Св. Антоний. Не знаю… Я полагаю… Вероятно, вы ошибаетесь.
Сержант. Запомним ваши дерзости. Откуда вы родом?
Св. Антоний. Из Падуи.
Сержант. Падуя? Это где? В каком департаменте?
Густав. Это в Италии.
Сержант. Я знаю, я хочу, чтобы он сам сказал. Значит, вы итальянец? Ага… Я так и думал. Откуда прибыли к нам?
Св. Антоний. Из рая.
Сержант. Из какого рая? Это еще что за вздор? Где ваше постоянное местожительство?
Св. Антоний. Там, куда возносятся после смерти души праведных.
Сержант. Так-так, понимаю. Хитрить вздумал. Меня в дураках оставить. Сперва дерзить, а потом хитрить. Дело ясное. Валандаться не будем. Так что же он натворил? Украл что?

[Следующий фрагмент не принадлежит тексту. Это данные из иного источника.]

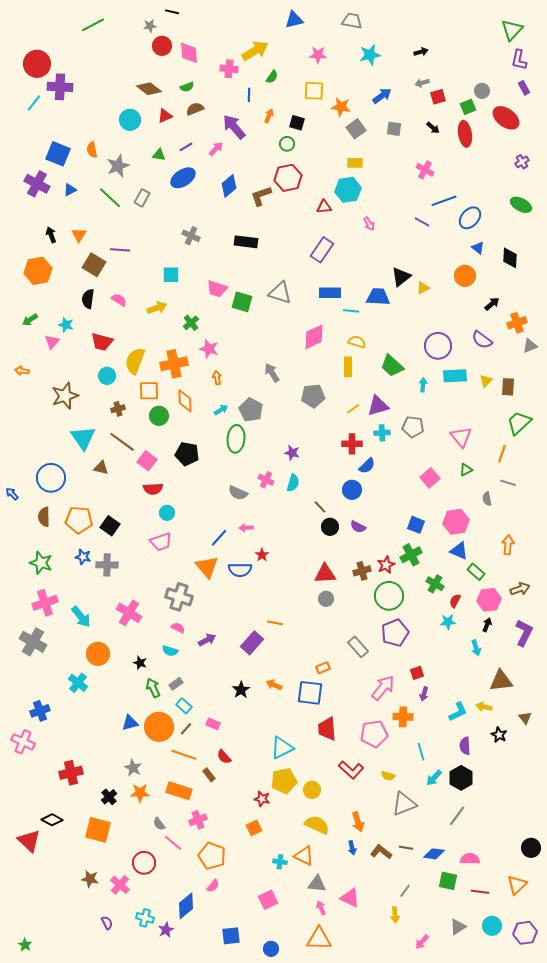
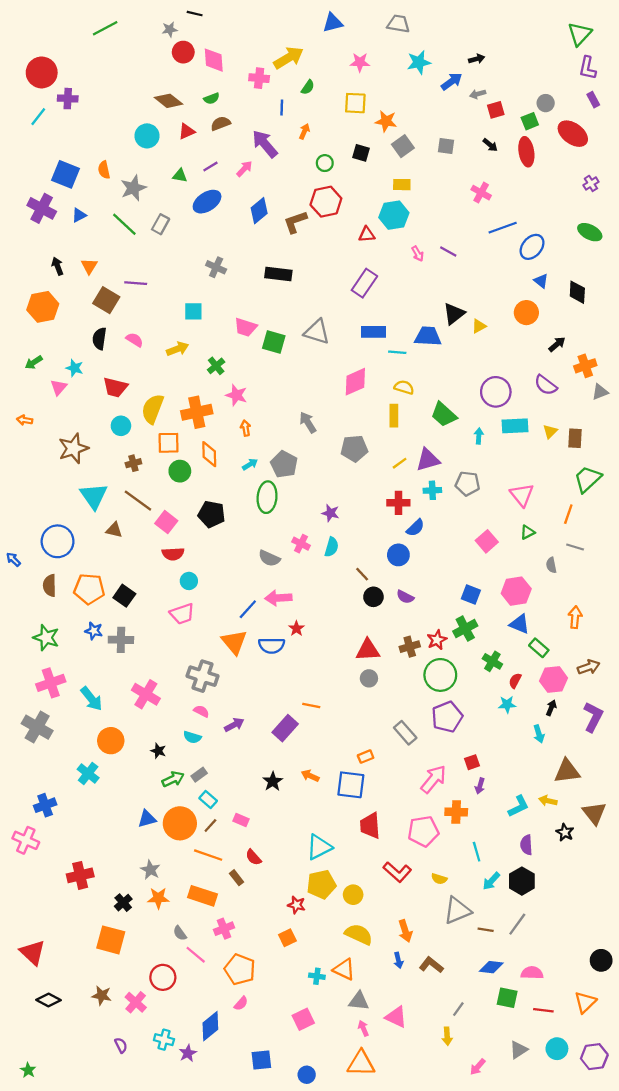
purple cross: (60, 87) -> (68, 99), size x0.7
blue arrow: (382, 96) -> (452, 82), moved
black square: (297, 123) -> (361, 153), moved
purple line: (422, 222) -> (448, 251), moved
pink arrow: (246, 528) -> (278, 598), size x1.6
green arrow: (153, 688) -> (173, 779), turned 90
brown triangle: (525, 718) -> (594, 813), size x1.6
black diamond: (52, 820) -> (48, 1000), moved
brown line: (406, 848) -> (486, 930), moved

Густав. Я не беру на себя смелость утверждать, украл он что-нибудь или нет. У меня не было времени проверить, а я враг необоснованных обвинений. Справедливость – прежде всего. Но то, что он сделал, гораздо хуже воровства.
Сержант. Так я и знал.
Густав. Вам известно, какое несчастье постигло нас. Покуда мы оплакивали нашу дорогую усопшую и сидели за поминальным завтраком, этот субъект под каким-то предлогом проник в наш дом. О намерениях его догадаться нетрудно. Он воспользовался доверчивостью нашей простоватой старой служанки и добился того, что ему отворили дверь в комнату, где лежала усопшая. Вероятно, он рассчитывал на беспорядок в доме и на наш траур, чтобы наловить рыбы в мутной воде, и рыбы довольно крупной. Может быть, через разведчика он узнал, что на камине лежали все драгоценности и все серебро умершей. На его беду, наша тетушка не была мертва. И, когда она вдруг увидела в своей комнате эту подозрительную личность, она вскочила и стала гнать его прочь. Раздосадованный своей неудачей, он в отместку – уж не знаю, каким способом, это вам объяснит доктор, – лишил ее дара речи и, несмотря на все наши просьбы, отказывается вернуть: очевидно, это с его стороны шантаж. Прошу, однако, иметь в виду, что я не жалуюсь, а только констатирую факт. Об остальном спросите доктора.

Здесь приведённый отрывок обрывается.